Exercise
Where does the string "Barajı" appear? Copy every line of the entries below that holds it.

Task material

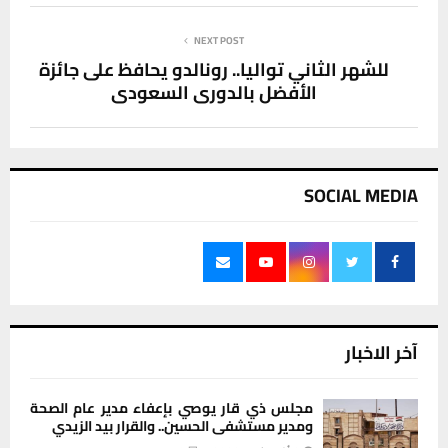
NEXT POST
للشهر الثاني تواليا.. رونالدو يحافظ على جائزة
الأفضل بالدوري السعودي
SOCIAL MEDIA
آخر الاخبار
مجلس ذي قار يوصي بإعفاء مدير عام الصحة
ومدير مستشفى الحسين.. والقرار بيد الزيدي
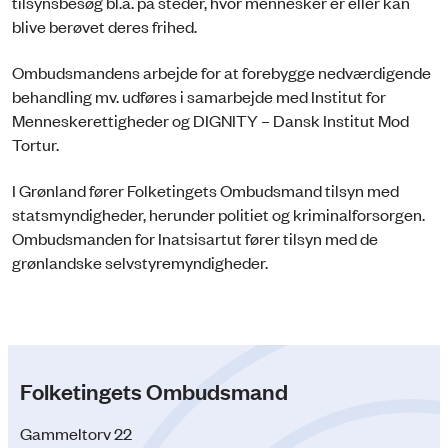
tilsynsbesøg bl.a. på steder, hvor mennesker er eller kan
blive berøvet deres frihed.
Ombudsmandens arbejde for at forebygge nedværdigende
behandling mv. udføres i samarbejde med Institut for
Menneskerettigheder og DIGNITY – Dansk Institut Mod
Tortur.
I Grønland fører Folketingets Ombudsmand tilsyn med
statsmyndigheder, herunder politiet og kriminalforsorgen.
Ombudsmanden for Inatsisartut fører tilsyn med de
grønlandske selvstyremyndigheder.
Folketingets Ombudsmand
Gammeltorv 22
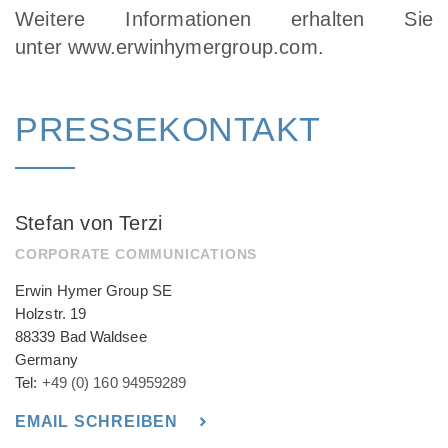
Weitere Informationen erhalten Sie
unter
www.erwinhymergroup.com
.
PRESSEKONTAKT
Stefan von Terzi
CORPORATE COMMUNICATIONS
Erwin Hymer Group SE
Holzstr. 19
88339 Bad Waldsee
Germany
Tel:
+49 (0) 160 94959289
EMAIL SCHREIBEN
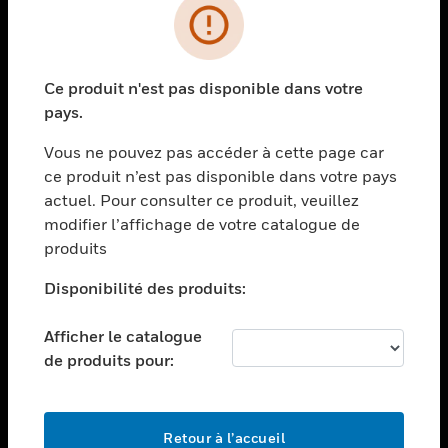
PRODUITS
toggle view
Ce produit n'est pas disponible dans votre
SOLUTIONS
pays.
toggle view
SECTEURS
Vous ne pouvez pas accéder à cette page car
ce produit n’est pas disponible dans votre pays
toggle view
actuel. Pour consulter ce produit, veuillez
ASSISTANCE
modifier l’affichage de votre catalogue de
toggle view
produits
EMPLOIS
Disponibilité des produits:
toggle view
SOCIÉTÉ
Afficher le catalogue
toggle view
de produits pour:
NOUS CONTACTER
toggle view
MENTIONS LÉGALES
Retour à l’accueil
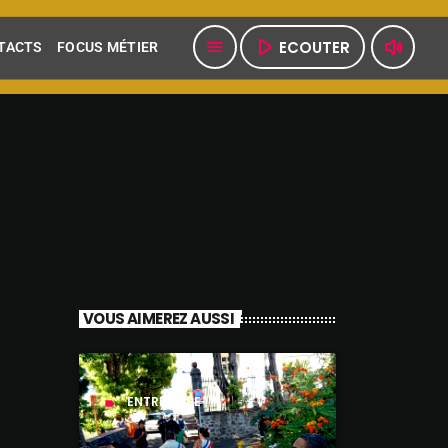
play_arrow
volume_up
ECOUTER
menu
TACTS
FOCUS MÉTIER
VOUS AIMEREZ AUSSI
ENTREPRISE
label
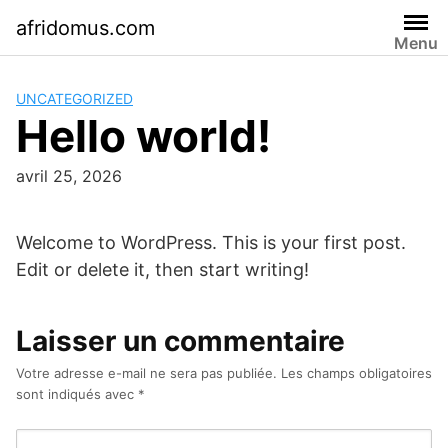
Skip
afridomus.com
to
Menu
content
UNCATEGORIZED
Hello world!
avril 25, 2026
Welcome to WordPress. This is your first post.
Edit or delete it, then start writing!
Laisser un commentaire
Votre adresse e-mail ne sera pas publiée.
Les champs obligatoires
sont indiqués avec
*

...

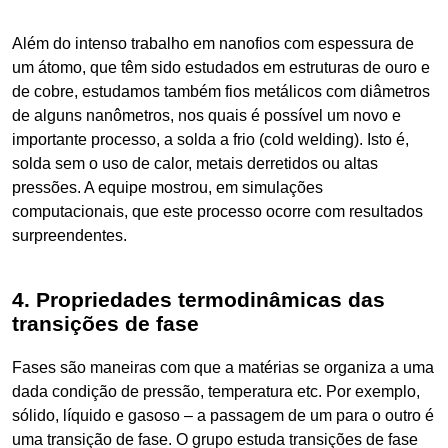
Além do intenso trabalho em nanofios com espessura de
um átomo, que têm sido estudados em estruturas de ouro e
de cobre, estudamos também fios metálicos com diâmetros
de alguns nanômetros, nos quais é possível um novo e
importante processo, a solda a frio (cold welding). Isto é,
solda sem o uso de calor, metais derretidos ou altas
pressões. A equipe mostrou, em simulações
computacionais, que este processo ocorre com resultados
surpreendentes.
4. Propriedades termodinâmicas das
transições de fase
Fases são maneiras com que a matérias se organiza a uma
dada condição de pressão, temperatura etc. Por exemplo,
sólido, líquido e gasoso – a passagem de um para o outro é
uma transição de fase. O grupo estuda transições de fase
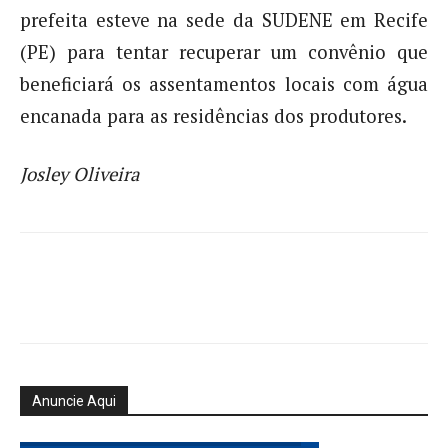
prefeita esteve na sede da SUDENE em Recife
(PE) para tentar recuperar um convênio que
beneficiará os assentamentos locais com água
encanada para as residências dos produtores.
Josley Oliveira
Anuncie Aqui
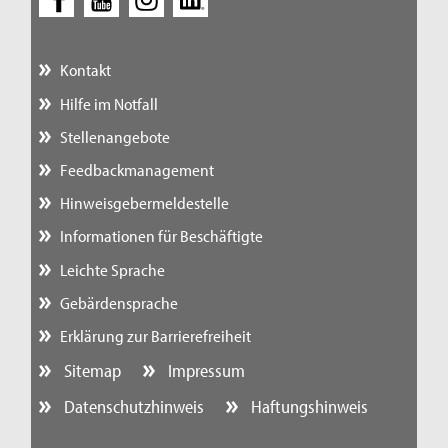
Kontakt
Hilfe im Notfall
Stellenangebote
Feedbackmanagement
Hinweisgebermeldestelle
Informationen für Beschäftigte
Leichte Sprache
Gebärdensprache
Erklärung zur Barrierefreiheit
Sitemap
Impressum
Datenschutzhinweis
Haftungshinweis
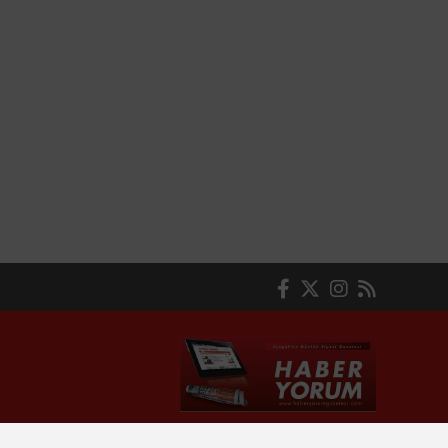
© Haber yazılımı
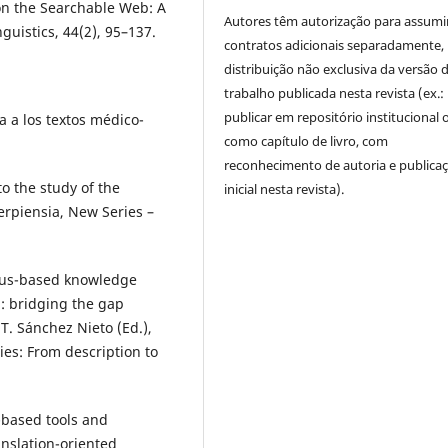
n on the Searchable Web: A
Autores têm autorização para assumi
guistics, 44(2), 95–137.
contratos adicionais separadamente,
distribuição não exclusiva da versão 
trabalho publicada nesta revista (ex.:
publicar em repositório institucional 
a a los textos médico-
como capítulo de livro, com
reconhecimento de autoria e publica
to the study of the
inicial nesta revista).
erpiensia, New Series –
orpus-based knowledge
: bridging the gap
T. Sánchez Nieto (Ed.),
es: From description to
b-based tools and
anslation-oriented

--

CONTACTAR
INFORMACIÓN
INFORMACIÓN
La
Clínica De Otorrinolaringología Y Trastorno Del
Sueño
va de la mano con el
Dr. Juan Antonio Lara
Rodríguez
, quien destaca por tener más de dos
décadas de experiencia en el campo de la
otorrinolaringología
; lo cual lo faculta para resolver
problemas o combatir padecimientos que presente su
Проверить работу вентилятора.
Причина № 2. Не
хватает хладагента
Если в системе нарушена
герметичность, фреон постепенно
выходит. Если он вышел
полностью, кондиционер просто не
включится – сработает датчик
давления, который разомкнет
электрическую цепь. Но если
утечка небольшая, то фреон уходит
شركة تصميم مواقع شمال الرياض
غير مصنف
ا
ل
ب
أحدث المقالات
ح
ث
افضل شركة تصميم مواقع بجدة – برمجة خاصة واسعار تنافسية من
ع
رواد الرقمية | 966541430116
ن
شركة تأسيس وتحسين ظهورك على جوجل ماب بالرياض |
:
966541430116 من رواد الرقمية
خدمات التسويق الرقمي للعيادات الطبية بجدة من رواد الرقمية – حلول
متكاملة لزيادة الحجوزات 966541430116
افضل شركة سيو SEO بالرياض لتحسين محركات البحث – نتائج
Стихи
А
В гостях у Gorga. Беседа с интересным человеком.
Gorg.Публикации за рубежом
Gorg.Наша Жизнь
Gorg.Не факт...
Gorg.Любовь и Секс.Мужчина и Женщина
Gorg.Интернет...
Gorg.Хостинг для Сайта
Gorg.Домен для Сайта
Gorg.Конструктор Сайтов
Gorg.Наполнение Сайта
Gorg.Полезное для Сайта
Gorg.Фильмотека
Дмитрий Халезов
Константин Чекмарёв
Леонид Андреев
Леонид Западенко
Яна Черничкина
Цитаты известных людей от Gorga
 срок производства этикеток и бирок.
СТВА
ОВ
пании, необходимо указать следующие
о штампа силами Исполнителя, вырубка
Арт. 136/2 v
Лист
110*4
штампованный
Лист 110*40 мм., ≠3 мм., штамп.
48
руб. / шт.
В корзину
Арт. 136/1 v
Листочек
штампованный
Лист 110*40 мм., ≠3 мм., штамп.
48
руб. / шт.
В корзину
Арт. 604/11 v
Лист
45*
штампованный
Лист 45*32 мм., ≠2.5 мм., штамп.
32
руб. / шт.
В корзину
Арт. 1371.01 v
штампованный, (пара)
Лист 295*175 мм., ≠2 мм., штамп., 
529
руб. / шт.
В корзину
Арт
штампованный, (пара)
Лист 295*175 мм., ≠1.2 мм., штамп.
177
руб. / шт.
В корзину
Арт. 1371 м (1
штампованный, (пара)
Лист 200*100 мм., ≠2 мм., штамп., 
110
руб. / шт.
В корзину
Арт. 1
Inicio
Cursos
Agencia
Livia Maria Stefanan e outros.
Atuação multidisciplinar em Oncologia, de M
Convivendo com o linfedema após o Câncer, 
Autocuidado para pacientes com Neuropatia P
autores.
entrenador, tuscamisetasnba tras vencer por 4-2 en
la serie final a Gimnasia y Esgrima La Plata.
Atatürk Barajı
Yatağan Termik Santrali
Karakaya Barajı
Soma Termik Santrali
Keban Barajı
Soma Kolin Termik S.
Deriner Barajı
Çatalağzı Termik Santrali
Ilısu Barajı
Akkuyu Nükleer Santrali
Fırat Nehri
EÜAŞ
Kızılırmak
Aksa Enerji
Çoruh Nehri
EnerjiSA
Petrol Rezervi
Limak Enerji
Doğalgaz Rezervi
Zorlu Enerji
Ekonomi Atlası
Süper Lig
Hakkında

Exercise answer
Atatürk Barajı
Karakaya Barajı
Keban Barajı
Deriner Barajı
Ilısu Barajı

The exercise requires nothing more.